Mossoul et de nombreuses villes sont tombées, Kobané est en grand danger et seul le PKK et le PYD renforcés par les peshmergas tiennent. Sans eux et les frappes américaines, Erbil, Dohuk et d’autres villes seraient tombées. Soyons cohérents, on ne peut soutenir d’une part le PKK par des frappes aériennes et d’autre part emprisonner ses membres sous prétexte de terrorisme alors qu’aucune action armée de leur part n’a jamais eu lieu en Europe et aux Etats-Unis et que beaucoup considèrent que les torts sont partagés entre Kurdes et Turcs et plutôt grandement en défaveur des Turcs.

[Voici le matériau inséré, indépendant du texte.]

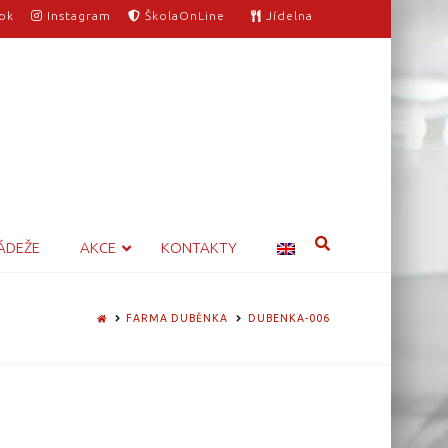
ok
Instagram
ŠkolaOnLine
Jídelna
ÁDEŽE
AKCE
KONTAKTY
HOME
FARMA DUBĚNKA
DUBENKA-006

Ayons à l’esprit que Menahem Begin à la tête de l’Irgoun, après avoir fait pendre un officier britannique et commandité des attentats avant la reconnaissance d’Israël par l’ONU en 1948 fut identifié comme terroriste, et que Yasser Arafat dirigeant de l’OLP, après avoir ordonné des attentats, était lui aussi considéré comme un terroriste avant la reconnaissance du Fatah. Ils ont tous deux obtenu le Prix Nobel de la Paix.

Faisons sortir le PKK de cette liste terroriste pour pouvoir leur fournir les armes dont ils ont vitalement besoin pour constituer notre première ligne de défense. La menace de Daesh est comparable, en beaucoup plus violente, à celle contre laquelle nous luttons au Mali.

Faisons-le pour arrêter ses effrayantes tueries et donc par humanité. Faisons-le pour défendre nos valeurs. Faisons-le plus prosaïquement car nous sommes incapables d’accueillir le flot de réfugiés qu’engendrerait une victoire de Daesh.